State how many lines in these records contain the word "Roku", and nothing else.

[Available records — start]

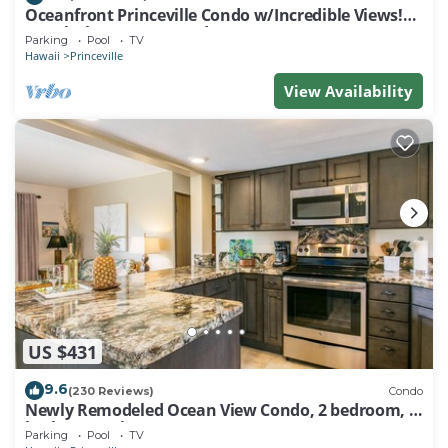
Oceanfront Princeville Condo w/Incredible Views!
Watch the Waves In Bed
Parking
Pool
TV
Hawaii
Princeville
View Availability
US $431
9.6
(230 Reviews)
Condo
Newly Remodeled Ocean View Condo, 2 bedroom, 2
bath, No stairs!
Parking
Pool
TV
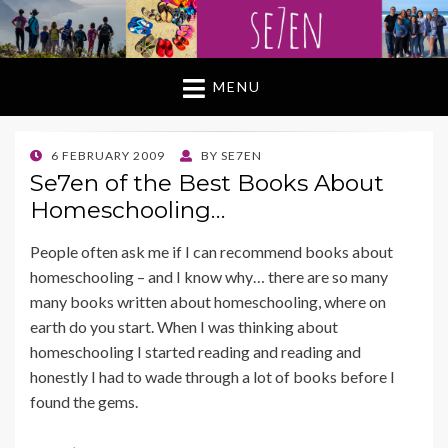
MENU
POSTED
6 FEBRUARY 2009
BY
SE7EN
ON
Se7en of the Best Books About
Homeschooling…
People often ask me if I can recommend books about
homeschooling – and I know why… there are so many
many books written about homeschooling, where on
earth do you start. When I was thinking about
homeschooling I started reading and reading and
honestly I had to wade through a lot of books before I
found the gems.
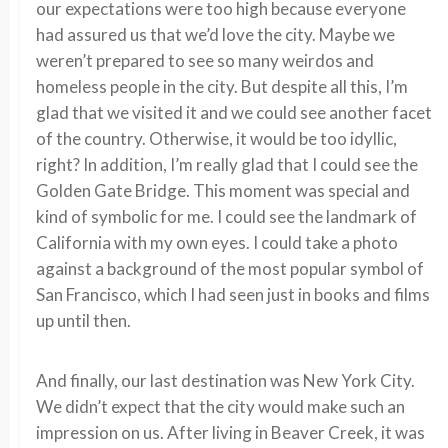
our expectations were too high because everyone
had assured us that we’d love the city. Maybe we
weren’t prepared to see so many weirdos and
homeless people in the city. But despite all this, I’m
glad that we visited it and we could see another facet
of the country. Otherwise, it would be too idyllic,
right? In addition, I’m really glad that I could see the
Golden Gate Bridge. This moment was special and
kind of symbolic for me. I could see the landmark of
California with my own eyes. I could take a photo
against a background of the most popular symbol of
San Francisco, which I had seen just in books and films
up until then.
And finally, our last destination was New York City.
We didn’t expect that the city would make such an
impression on us. After living in Beaver Creek, it was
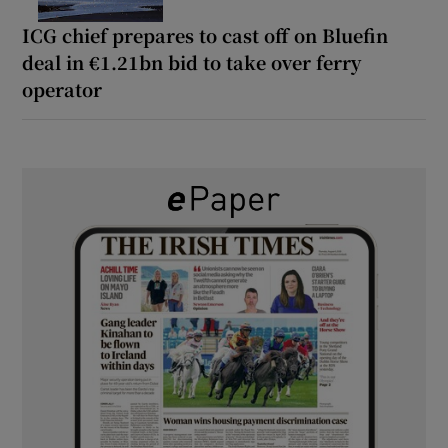
ICG chief prepares to cast off on Bluefin
deal in €1.21bn bid to take over ferry
operator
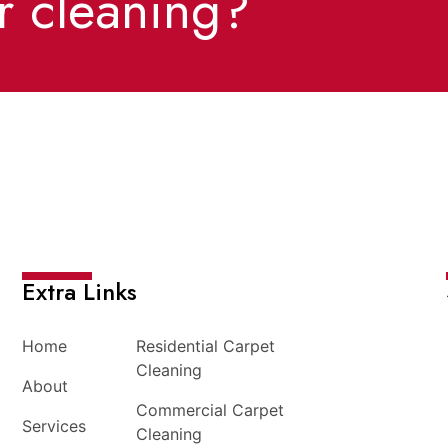
r cleaning?
Extra Links
Home
Residential Carpet
Cleaning
About
Commercial Carpet
Services
Cleaning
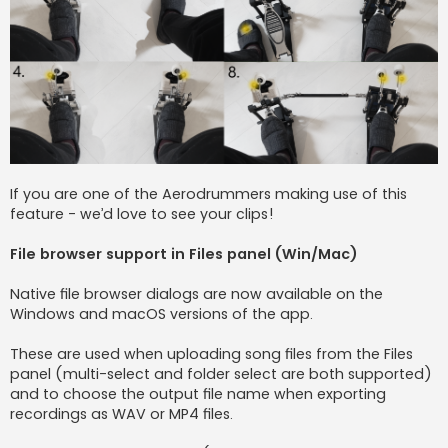
If you are one of the Aerodrummers making use of this
feature - we’d love to see your clips!
File browser support in Files panel (Win/Mac)
Native file browser dialogs are now available on the
Windows and macOS versions of the app.
These are used when uploading song files from the Files
panel (multi-select and folder select are both supported)
and to choose the output file name when exporting
recordings as WAV or MP4 files.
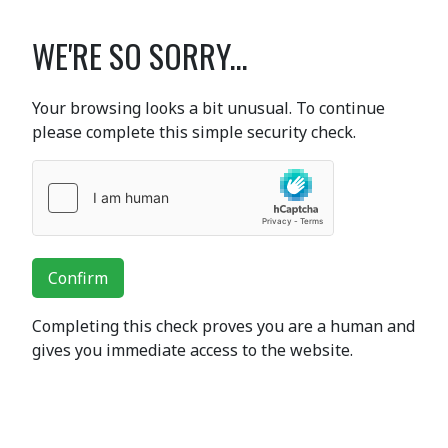
WE'RE SO SORRY...
Your browsing looks a bit unusual. To continue
please complete this simple security check.
Confirm
Completing this check proves you are a human and
gives you immediate access to the website.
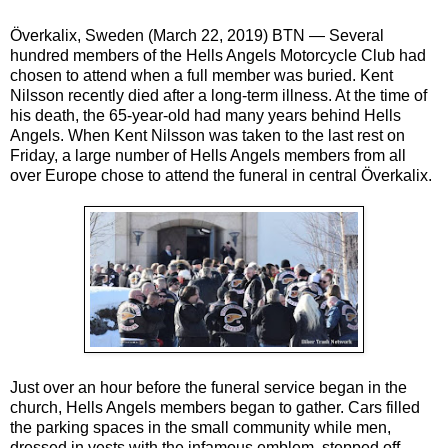
Överkalix, Sweden (March 22, 2019) BTN — Several
hundred members of the Hells Angels Motorcycle Club had
chosen to attend when a full member was buried. Kent
Nilsson recently died after a long-term illness. At the time of
his death, the 65-year-old had many years behind Hells
Angels. When Kent Nilsson was taken to the last rest on
Friday, a large number of Hells Angels members from all
over Europe chose to attend the funeral in central Överkalix.
Just over an hour before the funeral service began in the
church, Hells Angels members began to gather. Cars filled
the parking spaces in the small community while men,
dressed in vests with the infamous emblem, stepped off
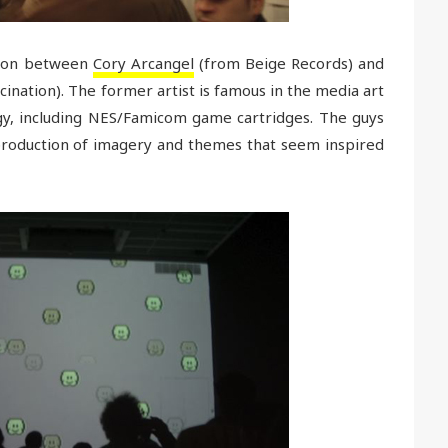
ation between
Cory Arcangel
(from Beige Records) and
lucination). The former artist is famous in the media art
gy, including NES/Famicom game cartridges. The guys
production of imagery and themes that seem inspired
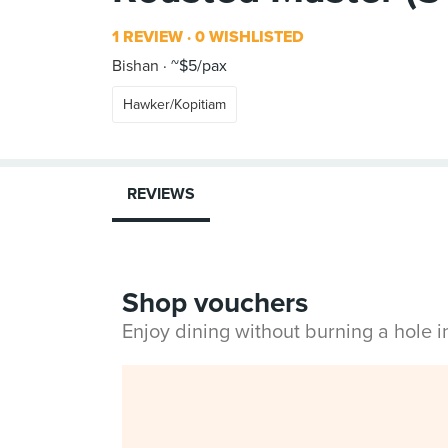
1 REVIEW
0 WISHLISTED
Bishan
~$5/pax
Hawker/Kopitiam
REVIEWS
Shop vouchers
Enjoy dining without burning a hole 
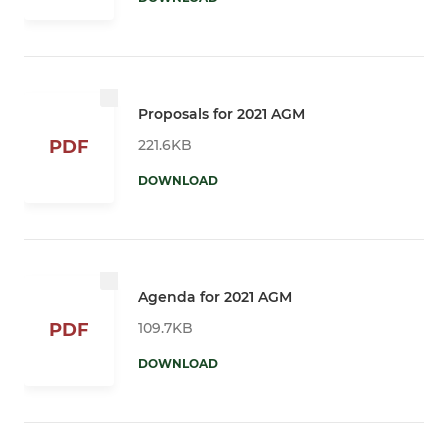
Proposals for 2021 AGM
221.6KB
PDF
DOWNLOAD
Agenda for 2021 AGM
109.7KB
PDF
DOWNLOAD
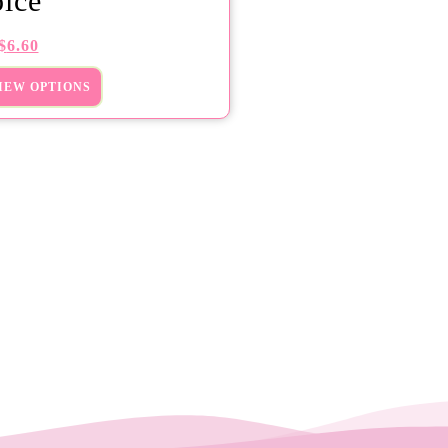
ice
$
6.60
IEW OPTIONS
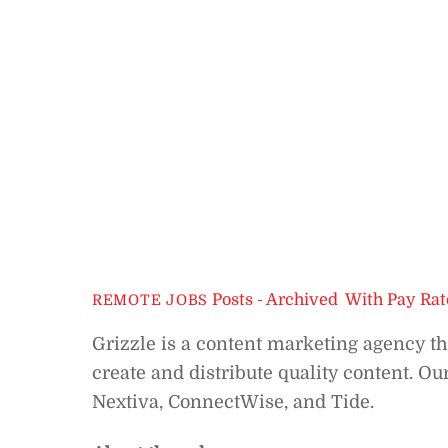
Posts - Archived
,
With Pay Rat
REMOTE JOBS
Grizzle is a content marketing agency t
create and distribute quality content. O
Nextiva, ConnectWise, and Tide.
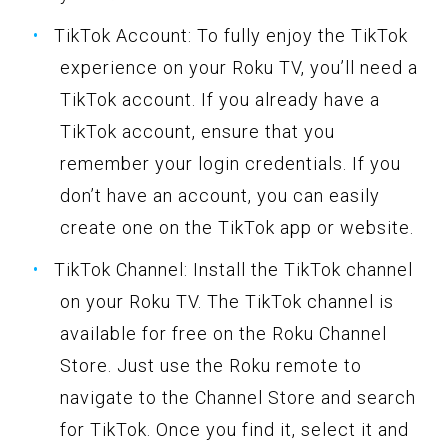
TikTok Account: To fully enjoy the TikTok
experience on your Roku TV, you’ll need a
TikTok account. If you already have a
TikTok account, ensure that you
remember your login credentials. If you
don’t have an account, you can easily
create one on the TikTok app or website.
TikTok Channel: Install the TikTok channel
on your Roku TV. The TikTok channel is
available for free on the Roku Channel
Store. Just use the Roku remote to
navigate to the Channel Store and search
for TikTok. Once you find it, select it and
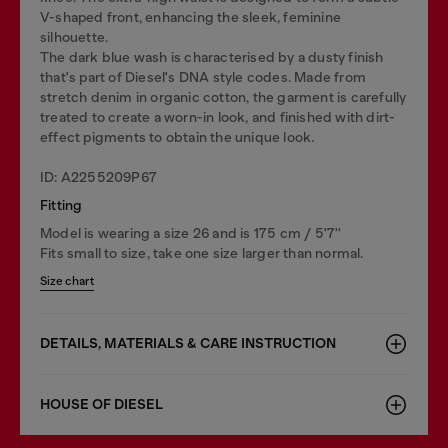
V-shaped front, enhancing the sleek, feminine
silhouette.
The dark blue wash is characterised by a dusty finish
that's part of Diesel's DNA style codes. Made from
stretch denim in organic cotton, the garment is carefully
treated to create a worn-in look, and finished with dirt-
effect pigments to obtain the unique look.
ID: A2255209P67
Fitting
Model is wearing a size 26 and is 175 cm / 5'7''
Fits small to size, take one size larger than normal.
Size chart
DETAILS, MATERIALS & CARE INSTRUCTION
HOUSE OF DIESEL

[Available records — finish]

> _Exercise response_: 4